[MATERIAL FOR THIS TASK — start]

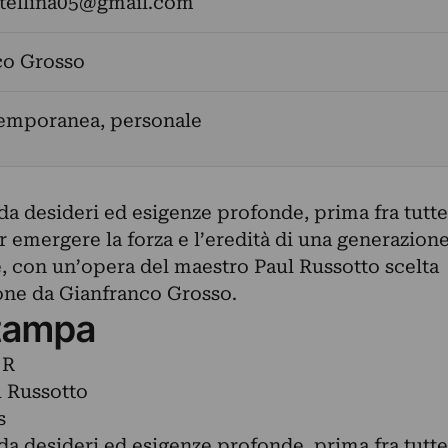
stellina05@gmail.com
co Grosso
temporanea, personale
da desideri ed esigenze profonde, prima fra tutte
ar emergere la forza e l’eredità di una generazion
e, con un’opera del maestro Paul Russotto scelta
one da Gianfranco Grosso.
tampa
 R
l Russotto
s
da desideri ed esigenze profonde, prima fra tutte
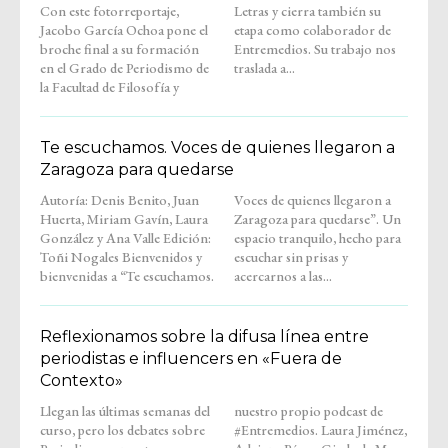
Con este fotorreportaje,
Letras y cierra también su
Jacobo García Ochoa pone el
etapa como colaborador de
broche final a su formación
Entremedios. Su trabajo nos
en el Grado de Periodismo de
traslada a...
la Facultad de Filosofía y
Te escuchamos. Voces de quienes llegaron a
Zaragoza para quedarse
Autoría: Denis Benito, Juan
Voces de quienes llegaron a
Huerta, Miriam Gavín, Laura
Zaragoza para quedarse”. Un
González y Ana Valle Edición:
espacio tranquilo, hecho para
Toñi Nogales Bienvenidos y
escuchar sin prisas y
bienvenidas a “Te escuchamos.
acercarnos a las...
Reflexionamos sobre la difusa línea entre
periodistas e influencers en «Fuera de
Contexto»
Llegan las últimas semanas del
nuestro propio podcast de
curso, pero los debates sobre
#Entremedios. Laura Jiménez,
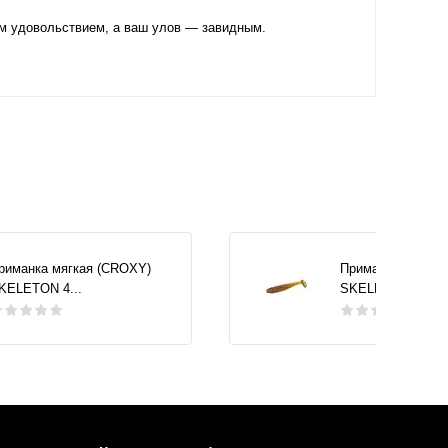
им удовольствием, а ваш улов — завидным.
риманка мягкая (CROXY)
Приманка мягкая
KELETON 4...
SKELETON 4...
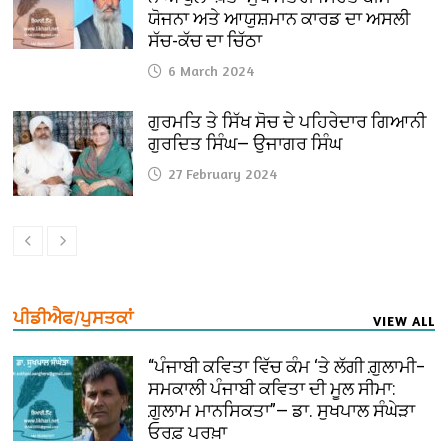
ਯੋਜਨਾ ਅਤੇ ਆਯੁਸ਼ਮਾਨ ਕਾਰਡ ਦਾ ਅਸਲੀ
ਸੱਚ-ਕੱਚ ਦਾ ਚਿੱਠਾ
6 March 2024
ਗੁਰਮਤਿ ਤੇ ਸਿੱਖ ਸੋਚ ਦੇ ਪਹਿਰੇਦਾਰ ਗਿਆਨੀ
ਗੁਰਦਿਤ ਸਿੰਘ— ਉਜਾਗਰ ਸਿੰਘ
27 February 2024
ਪੀਡੀਐਫ/ਪੁਸਤਕਾਂ
VIEW ALL
“ਪੰਜਾਬੀ ਕਵਿਤਾ ਵਿੱਚ ਕੰਮ ‘ਤੇ ਲੱਗੀ ਗ਼ੁਲਾਮੀ–
ਸਮਕਾਲੀ ਪੰਜਾਬੀ ਕਵਿਤਾ ਦੀ ਮੂਲ ਸੀਮਾ:
ਗ਼ੁਲਾਮ ਮਾਨਸਿਕਤਾ”— ਡਾ. ਸੁਖਪਾਲ ਸੰਘੇੜਾ
ਓਰਫ਼ ਪਰਖ਼ਾ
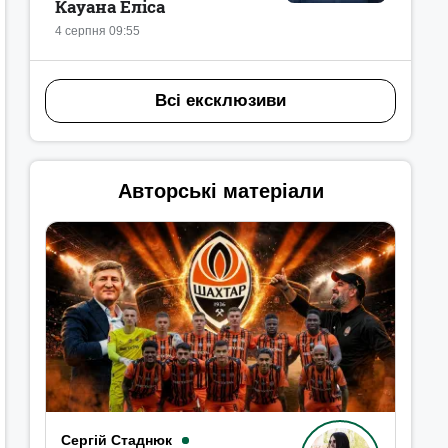
Кауана Еліса
4 серпня 09:55
Всі ексклюзиви
Авторські матеріали
Сергій Стаднюк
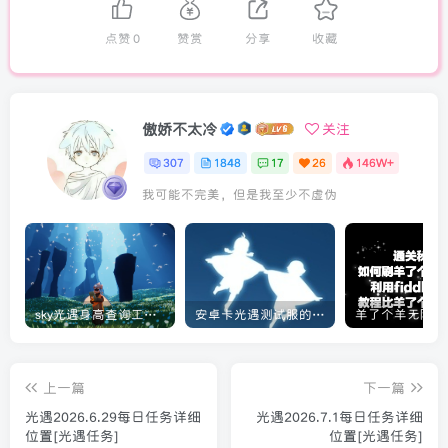
点赞
0
赞赏
分享
收藏
傲娇不太冷
关注
307
1848
17
26
146W+
我可能不完美，但是我至少不虚伪
sky光遇身高查询工具教程[实用工具]
安卓卡光遇测试服的教程[光遇]
上一篇
下一篇
光遇2026.6.29每日任务详细
光遇2026.7.1每日任务详细
位置[光遇任务]
位置[光遇任务]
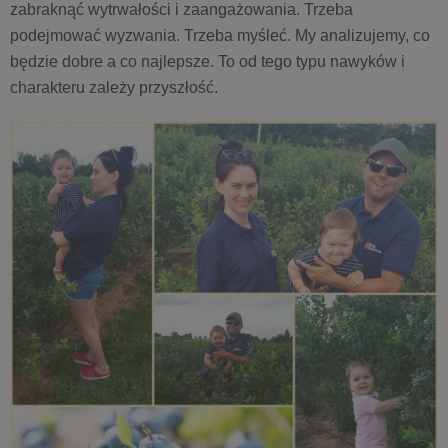
zabraknąć wytrwałości i zaangażowania. Trzeba
podejmować wyzwania. Trzeba myśleć. My analizujemy, co
będzie dobre a co najlepsze. To od tego typu nawyków i
charakteru zależy przyszłość.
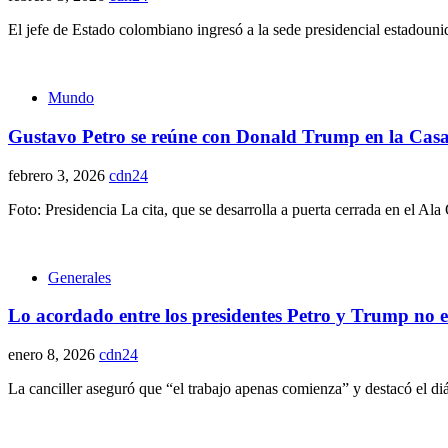
El jefe de Estado colombiano ingresó a la sede presidencial estadounid
Mundo
Gustavo Petro se reúne con Donald Trump en la Casa
febrero 3, 2026
cdn24
Foto: Presidencia La cita, que se desarrolla a puerta cerrada en el Ala
Generales
Lo acordado entre los presidentes Petro y Trump no es 
enero 8, 2026
cdn24
La canciller aseguró que “el trabajo apenas comienza” y destacó el d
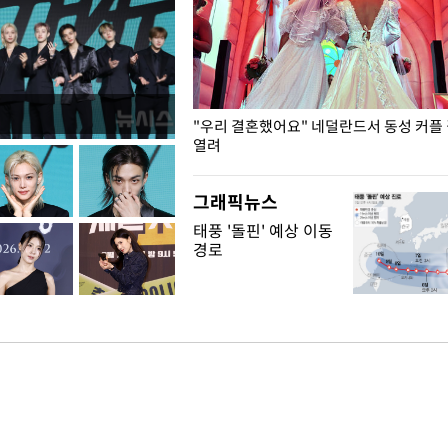
국엔 찜통 더위
"우리 결혼했어요" 네덜란드서 동성 커플
열려
그래픽뉴스
태풍 '돌핀' 예상 이동
경로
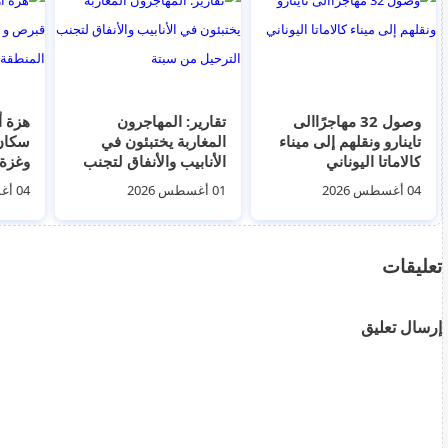
وصول 32 مهاجرًاالى
تقارير: المهاجرون
هزة أ
تاينارو ونقلهم إلى ميناء
المغاربة يختبئون في
كالاماتا اليوناني
الأنابيب والأنفاق لتجنب
وغزة 
الترحيل من سبتة
المنط
04 أغسطس 2026
01 أغسطس 2026
04 أغسطس 2026
تعليقات
إرسال تعليق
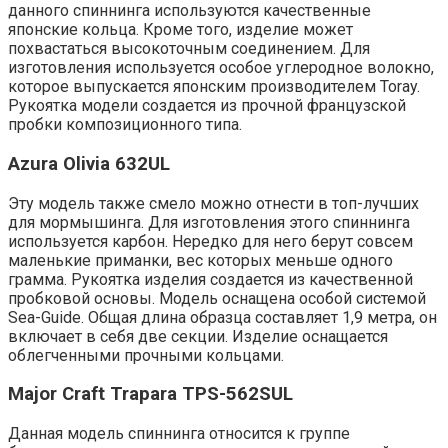
данного спиннинга используются качественные
японские кольца. Кроме того, изделие может
похвастаться высокоточным соединением. Для
изготовления используется особое углеродное волокно,
которое выпускается японским производителем Toray.
Рукоятка модели создается из прочной французской
пробки композиционного типа.
Azura Olivia 632UL
Эту модель также смело можно отнести в топ-лучших
для мормышинга. Для изготовления этого спиннинга
используется карбон. Нередко для него берут совсем
маленькие приманки, вес которых меньше одного
грамма. Рукоятка изделия создается из качественной
пробковой основы. Модель оснащена особой системой
Sea-Guide. Общая длина образца составляет 1,9 метра, он
включает в себя две секции. Изделие оснащается
облегченными прочными кольцами.
Major Craft Trapara TPS-562SUL
Данная модель спиннинга относится к группе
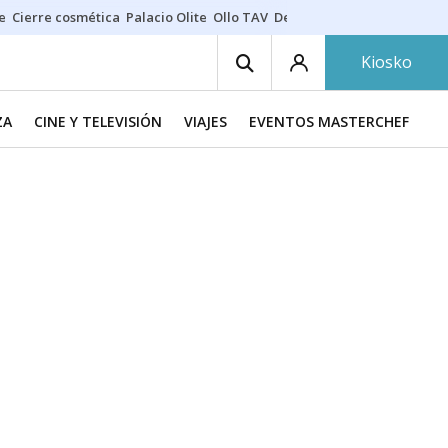
e
Cierre cosmética
Palacio Olite
Ollo TAV
Derrama vecinos
Kiosko
ZA
CINE Y TELEVISIÓN
VIAJES
EVENTOS MASTERCHEF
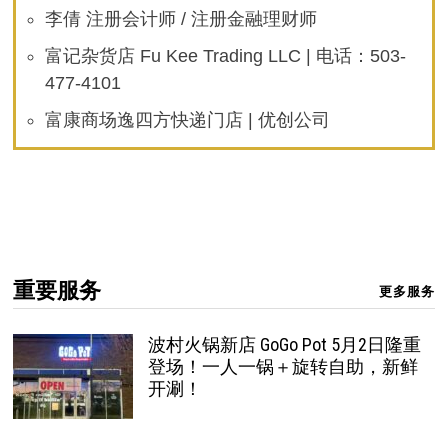
李倩 注册会计师 / 注册金融理财师
富记杂货店 Fu Kee Trading LLC | 电话：503-
477-4101
富康商场逸四方快递门店 | 优创公司
重要服务
更多服务
波村火锅新店 GoGo Pot 5月2日隆重
登场！一人一锅＋旋转自助，新鲜
开涮！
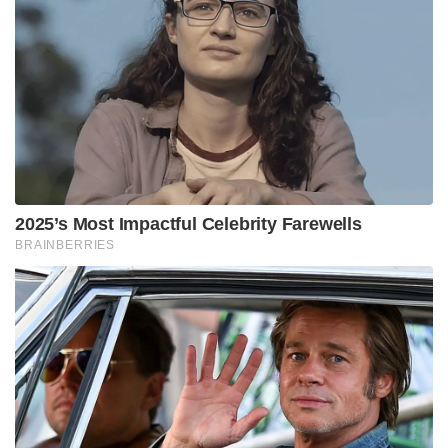
2025’s Most Impactful Celebrity Farewells
BRAINBERRIES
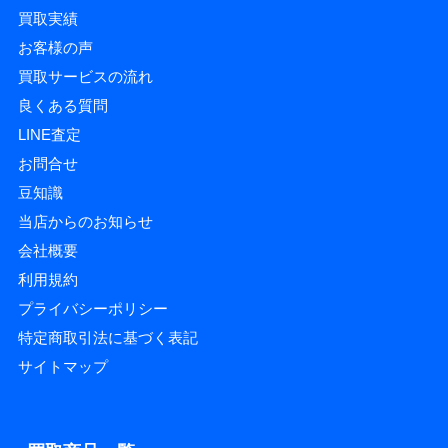
買取実績
お客様の声
買取サービスの流れ
良くある質問
LINE査定
お問合せ
豆知識
当店からのお知らせ
会社概要
利用規約
プライバシーポリシー
特定商取引法に基づく表記
サイトマップ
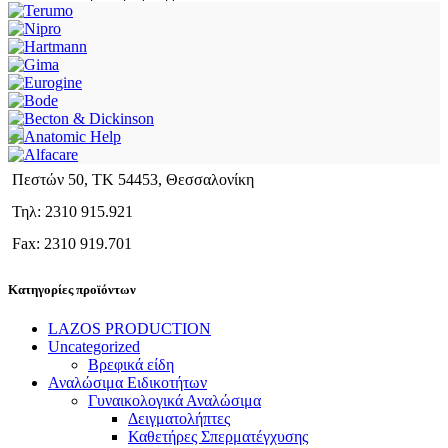
Πεστών 50, ΤΚ 54453, Θεσσαλονίκη
Τηλ: 2310 915.921
Fax: 2310 919.701
Κατηγορίες προϊόντων
LAZOS PRODUCTION
Uncategorized
Βρεφικά είδη
Αναλώσιμα Ειδικοτήτων
Γυναικολογικά Αναλώσιμα
Δειγματολήπτες
Καθετήρες Σπερματέγχυσης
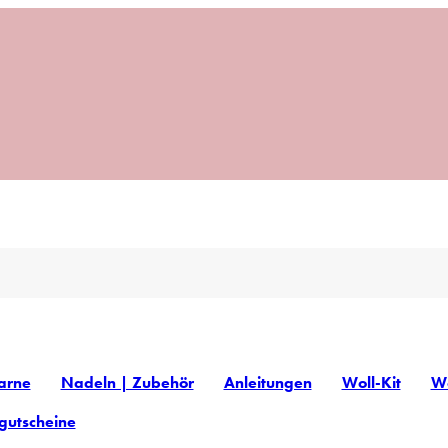
arne
Nadeln | Zubehör
Anleitungen
Woll-Kit
Wo
gutscheine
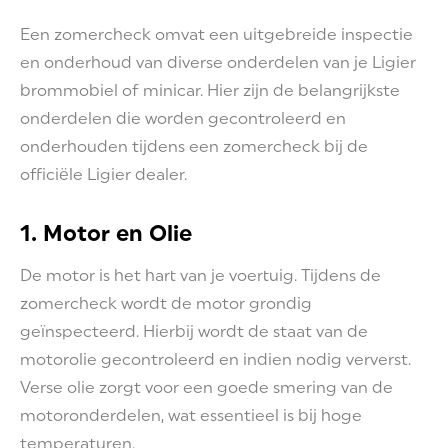
Een zomercheck omvat een uitgebreide inspectie
en onderhoud van diverse onderdelen van je Ligier
brommobiel of minicar. Hier zijn de belangrijkste
onderdelen die worden gecontroleerd en
onderhouden tijdens een zomercheck bij de
officiële Ligier dealer.
1. Motor en Olie
De motor is het hart van je voertuig. Tijdens de
zomercheck wordt de motor grondig
geïnspecteerd. Hierbij wordt de staat van de
motorolie gecontroleerd en indien nodig ververst.
Verse olie zorgt voor een goede smering van de
motoronderdelen, wat essentieel is bij hoge
temperaturen.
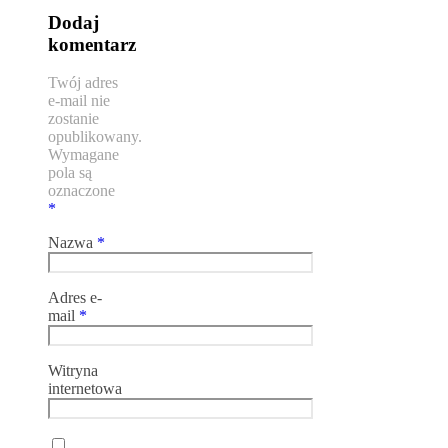
Dodaj
komentarz
Twój adres
e-mail nie
zostanie
opublikowany.
Wymagane
pola są
oznaczone
*
Nazwa
*
Adres e-
mail
*
Witryna
internetowa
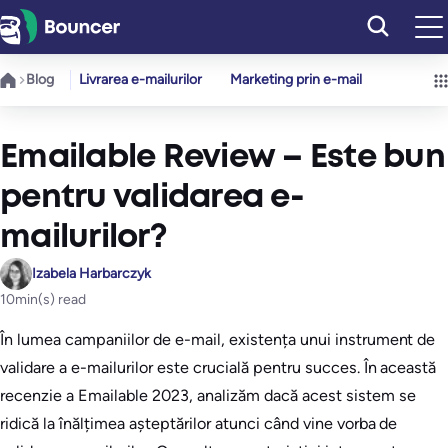
Sari
la
conținut
Blog
Livrarea e-mailurilor
Marketing prin e-mail
Emailable Review – Este bun
pentru validarea e-
mailurilor?
Izabela Harbarczyk
10
min(s) read
În lumea campaniilor de e-mail, existența unui instrument de
validare a e-mailurilor este crucială pentru succes. În această
recenzie a Emailable 2023, analizăm dacă acest sistem se
ridică la înălțimea așteptărilor atunci când vine vorba de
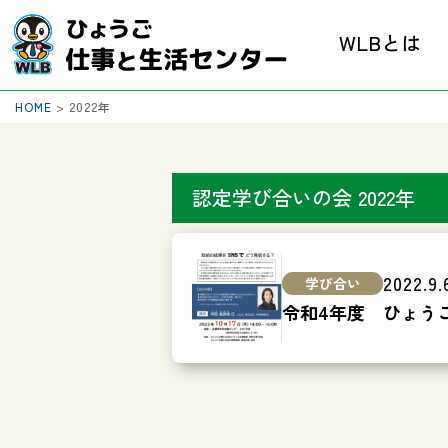
WLBとは
HOME
>
2022年
認定学び合いの会 2022年
2022.9.
令和4年度 ひょう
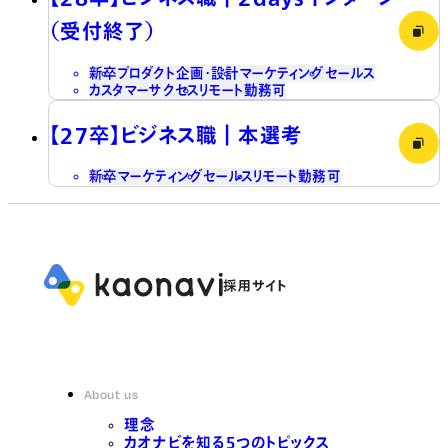
（受付終了）
新卒
プロダクト企画・設計
マーケティング
セールス
カスタマーサクセス
リモート勤務可
【27卒】ビジネス職┃本選考
新卒
マーケティング
セールス
リモート勤務可
About us
理念
カオナビを知る5つのトピックス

[MATERIAL FOR THIS TASK — finish]

▶ **WHAT YOU NEED TO DO**
Copy down every line of the entries containing the word "mailurilor".

▶ **EXERCISE OUTPUT**
Livrarea e-mailurilor
mailurilor?
validare a e-mailurilor este crucială pentru succes. În această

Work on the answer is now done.